71 nations and EU to attend Hiroshima Peace Memorial Ceremony on August 6

by Kohei Okata, Staff Writer

On July 16, the City of Hiroshima announced details of the Peace Memorial Ceremony set for August 6 in Hiroshima Peace Memorial Park. This year’s ceremony will commemorate the 68th anniversary of the atomic bombing. With A-bomb survivors and family members of the victims advancing in age, the city plans to create seating inside the International Conference Center Hiroshima, also located in the park, for the first time to address the summer heat. The ceremony will be screened live within the conference center. From overseas, ambassadors from 71 nations and the European Union (EU) have indicated that they will attend the ceremony.

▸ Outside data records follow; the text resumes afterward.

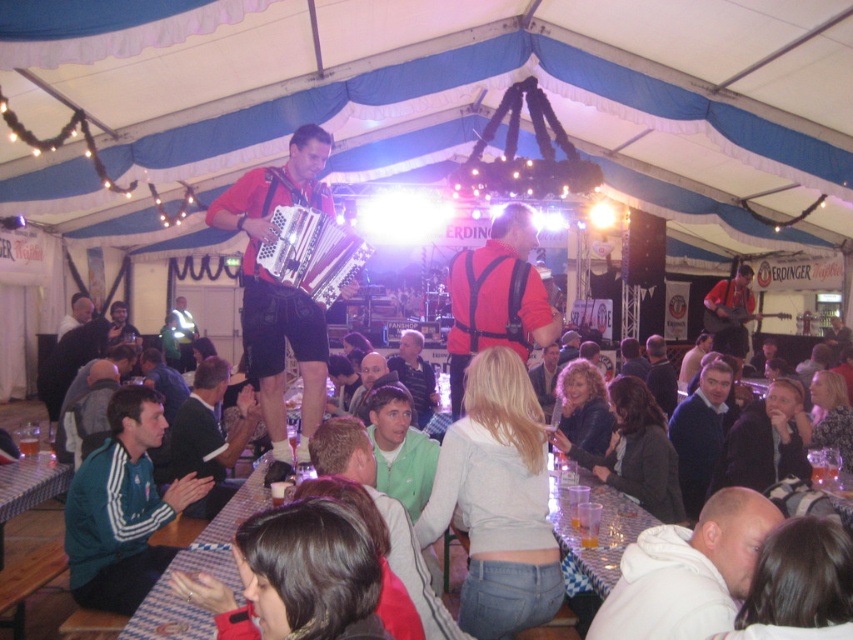 You are a photographer at the event and want to take a photo of both the matte red accordion at center and the matte red shirt at center. From the audience perspective, which object should you focus on first to capture both in the frame?

The matte red accordion at center is to the left of the matte red shirt at center. So, to capture both in the frame from the audience perspective, you should focus on the matte red shirt at center first since it is on the right side and the accordion is to its left, ensuring both are included in the shot.

You are a photographer positioned at the front of the stage. You need to capture a clear photo of both the green fabric jacket at center and the dark blue shirt at center. Which one will appear closer to the top of the photo?

The green fabric jacket at center will appear closer to the top of the photo because it is located above the dark blue shirt at center. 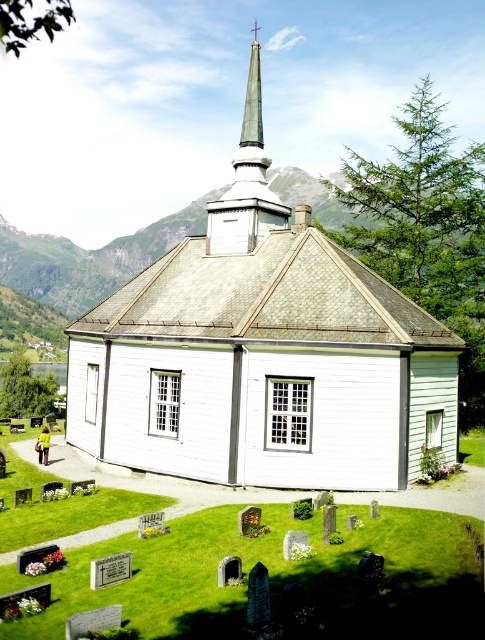 You are standing in the graveyard looking towards the church. Which object takes up more visual space in the image, the white wood church at center or the green polished stone spire at upper center?

The green polished stone spire at upper center takes up more visual space in the image than the white wood church at center.

Based on the scene description and the provided coordinates, can you identify the object located at point (261, 355)?

The point (261, 355) indicates the white wood church at center.

You are standing in front of the white wooden church and want to walk towards the two points marked in the image. Which point, point (453, 371) or point (247, 243), will you reach first?

Result: Point (453, 371) is closer to the viewer than point (247, 243), so you will reach point (453, 371) first. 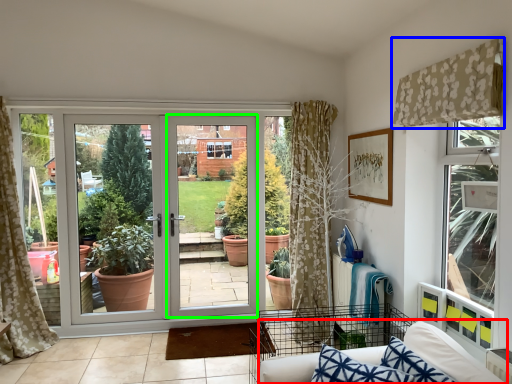 Question: Which is nearer to the couch (highlighted by a red box)? curtain (highlighted by a blue box) or screen door (highlighted by a green box).

Choices:
 (A) curtain
 (B) screen door

Answer: (A) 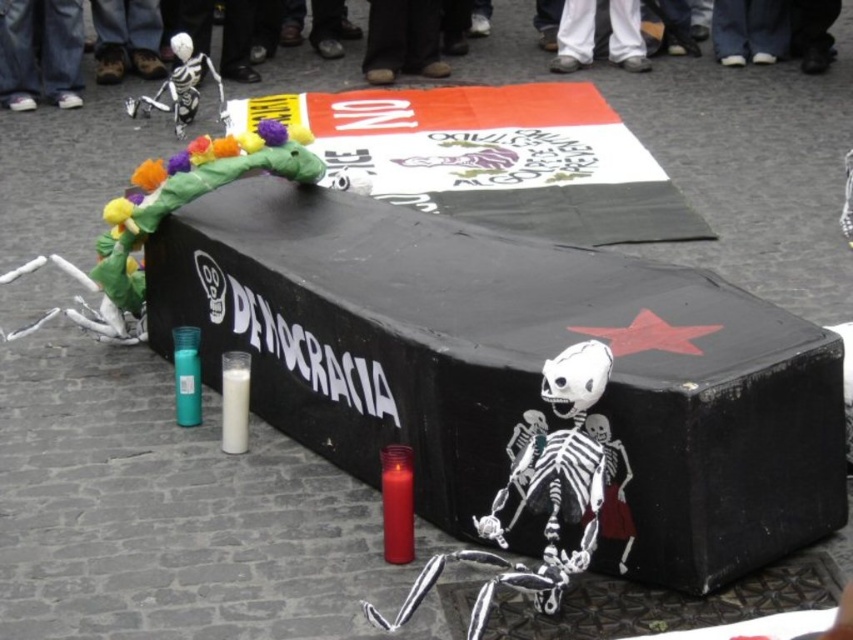 Question: Which point is farther to the camera?

Choices:
 (A) (131, 44)
 (B) (575, 32)
 (C) (80, 54)

Answer: (B)

Question: Does jeans at upper left appear on the left side of white pants at upper center?

Choices:
 (A) yes
 (B) no

Answer: (A)

Question: Does brown leather shoes at upper left appear on the right side of white pants at upper center?

Choices:
 (A) no
 (B) yes

Answer: (A)

Question: Considering the real-world distances, which object is farthest from the white plastic skeleton at upper center?

Choices:
 (A) jeans at upper left
 (B) brown leather shoes at upper left
 (C) white pants at upper center

Answer: (A)

Question: Can you confirm if white plastic skeleton at upper center is smaller than brown leather shoes at upper left?

Choices:
 (A) no
 (B) yes

Answer: (A)

Question: Among these objects, which one is farthest from the camera?

Choices:
 (A) white plastic skeleton at upper center
 (B) white pants at upper center
 (C) jeans at upper left

Answer: (B)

The ceremony will last for 45 minutes, beginning at 8 a.m. At 8:15, the time the atomic bomb was dropped over the city, Shiori Sakoda, 32, an employee at the Hiroshima University of Economics and a resident of Asakita Ward, representing the bereaved families, will toll the peace bell and offer a moment of silence, along with Rintaro Ito, 11, a sixth-grader at Fukuromachi Elementary School and a resident of Naka Ward, serving as the children’s representative. Hiroshima Mayor Kazumi Matsui will then read aloud the Peace Declaration.

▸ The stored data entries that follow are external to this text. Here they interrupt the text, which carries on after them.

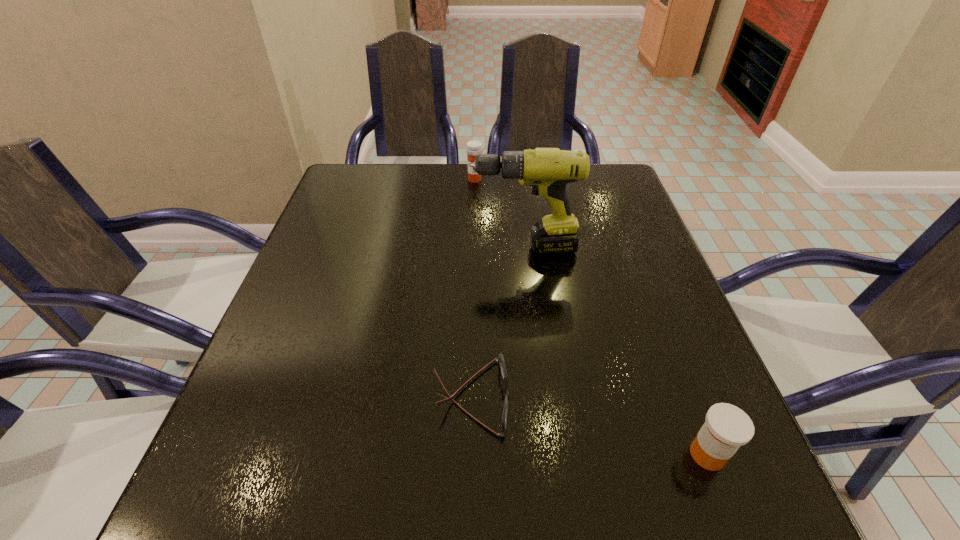 Image resolution: width=960 pixels, height=540 pixels. What are the coordinates of `the second farthest object` in the screenshot? It's located at (548, 170).

Identify the location of drill. (548, 170).

At what (x,y) coordinates should I click in order to perform the action: click on the farther medicine. Please return your answer as a coordinate pair (x, y). This screenshot has height=540, width=960. Looking at the image, I should click on (474, 148).

This screenshot has width=960, height=540. What are the coordinates of `the farthest object` in the screenshot? It's located at (474, 148).

The height and width of the screenshot is (540, 960). In order to click on the nearer medicine in this screenshot , I will do `click(727, 427)`.

Locate an element on the screen. the shorter medicine is located at coordinates (727, 427).

Where is `spectacles`? spectacles is located at coordinates (500, 360).

Find the location of `free spot located on the handle side of the second farthest object`. free spot located on the handle side of the second farthest object is located at coordinates (310, 247).

Image resolution: width=960 pixels, height=540 pixels. Find the location of `vacant space located on the handle side of the second farthest object`. vacant space located on the handle side of the second farthest object is located at coordinates (310, 247).

Find the location of a particular element. This screenshot has height=540, width=960. free space located on the handle side of the second farthest object is located at coordinates (358, 247). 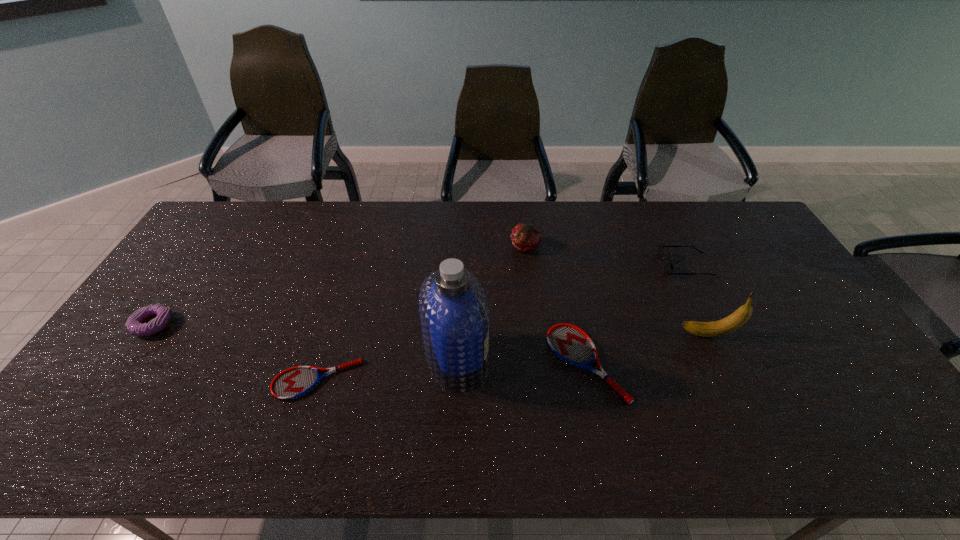 Image resolution: width=960 pixels, height=540 pixels. In order to click on vacant region between the leftmost object and the third object from left to right in this screenshot , I will do `click(305, 342)`.

Image resolution: width=960 pixels, height=540 pixels. I want to click on vacant area that lies between the leftmost object and the tallest object, so click(305, 342).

The “Commitment to Peace” will then be read by Shunji Takeuchi, 11, a sixth-grader at Yoshijima-higashi Elementary School and a resident of Naka Ward, and Yuzu Nakamori, 11, a sixth-grader at Kuchita Elementary School and a resident of Asakita Ward. On July 16, Yuzu joined the press conference held at Hiroshima City Hall and said, “I would like to convey the thoughts of the children of Hiroshima, who cherish peace.”

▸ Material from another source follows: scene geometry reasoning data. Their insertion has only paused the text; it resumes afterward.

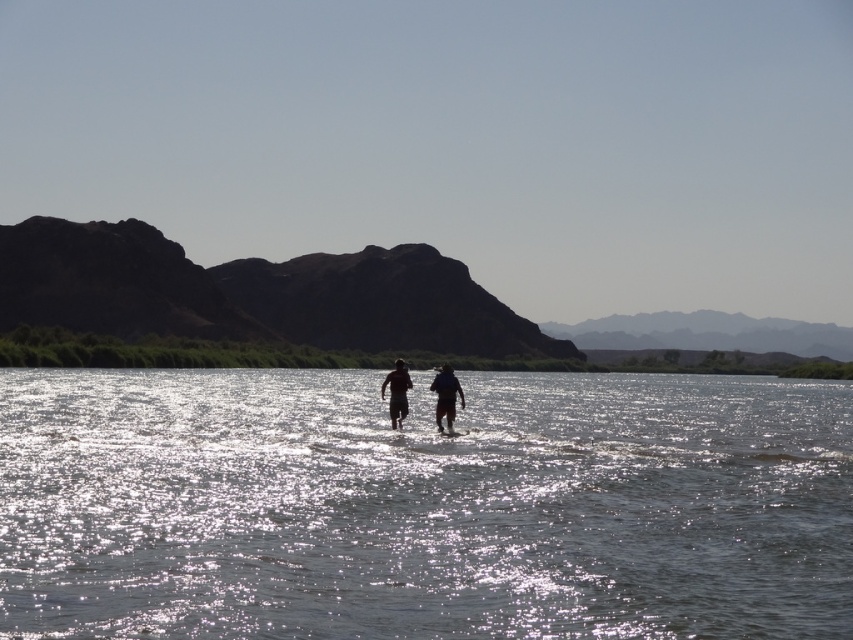 Question: Which object is closer to the camera taking this photo?

Choices:
 (A) dark blue fabric shirt at center
 (B) sparkling silver water at center
 (C) matte black shorts at center
 (D) silhouette running couple at center

Answer: (B)

Question: Is sparkling silver water at center bigger than dark blue fabric shirt at center?

Choices:
 (A) no
 (B) yes

Answer: (B)

Question: Which of the following is the closest to the observer?

Choices:
 (A) (401, 404)
 (B) (447, 371)

Answer: (A)

Question: Does silhouette running couple at center have a lesser width compared to matte black shorts at center?

Choices:
 (A) no
 (B) yes

Answer: (A)

Question: Does sparkling silver water at center have a lesser width compared to silhouette running couple at center?

Choices:
 (A) no
 (B) yes

Answer: (A)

Family members of the victims, representing 42 prefectures, will attend the ceremony. The average age of these representatives is 68.7, with 84 the oldest and 41 the youngest. On the second level of the basement in the International Conference Center Hiroshima, 300 seats will be made available in a hall for viewing the ceremony via a live Internet feed. For the seating area outdoors, four nurses will be present.

The City of Hiroshima has sent letters to 153 nations and the EU, inviting them to attend the ceremony. Among the nations whose responses had reached the city by July 16, three countries--Guinea, Togo, and Tonga--will be attending the ceremony for the first time.

Among the five major nuclear powers, the United Kingdom, France, and Russia have expressed their intention to attend the ceremony, while China has indicated that it will be absent. The United States, which has attended the ceremony for the past three years, has not yet responded. While Israel, India, and Pakistan, de facto nuclear weapon states, will attend, no response has been received from North Korea.

Vuk Jeremic, president of the United Nations General Assembly, from Serbia, has indicated that he will attend the ceremony. From the Japanese government, Prime Minister Shinzo Abe, Foreign Minister Fumio Kishida, and Health and Welfare Minister Norihisa Tamura are making arrangements to attend.